Eskiden nerede, ne vardı?

Merhaba Şehir ekimizin 2. sayısında Selçuklu Payitahtı Konyanın 60 yıl öncesini gözler önüne seren Eskiden nerede ne vardı? dizimizde tarihî bir fotoğrafla sizlere merhaba.

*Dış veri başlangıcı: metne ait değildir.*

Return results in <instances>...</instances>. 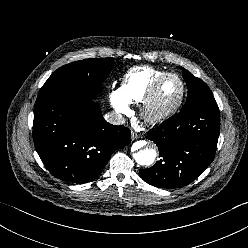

Fotoğraf Anıt Alanı’nın çevresini yansıtıyor ve burada bulunan üç önemli yapı; Anberreis Camii, Atatürk Heykeli ve Konya Lisesi, günümüzde de yerli yerinde duruyor. Heykelin konulduğu kaide 1912’de Mimar Muzaffer Bey tarafından “Ziraat Abidesi” olarak yapılmış, üzerine 1926’da Viyanalı heykeltıraş H. Krippel  tarafından  hazırlanan Atatürk heykeli konulmuş. 1883 yılında İstanbul’da dünyaya gelen Muzaffer Bey, Hendesehane’den (Mühendis mektebi) mezun olmuş, bir müddet İstanbul’da çalışıp, daha sonra Vilâyet Mimarı olarak Konya’ya tayin edilmiş. Ziraat Abidesi’nden ayrı Dar’ülmuallimin (Erkek öğretmen mektebi-Şimdi Konya Lisesi) ve Dar’ülmuallimat (Kız öğretmek mektebi-Şimdi Selçuk Üniversitesi Rektörlüğü) binalarının da mimarı olan Muzaffer Bey, 1920 yılında 37 yaşında iken vefat ederek, Sadreddin-i Konevî Türbesi’nin yanına defnedilmiş, ancak daha sonra kabri türbe çevresinde düzenleme yapılırken burada bulunan birçok mezarla birlikte kaldırılmış.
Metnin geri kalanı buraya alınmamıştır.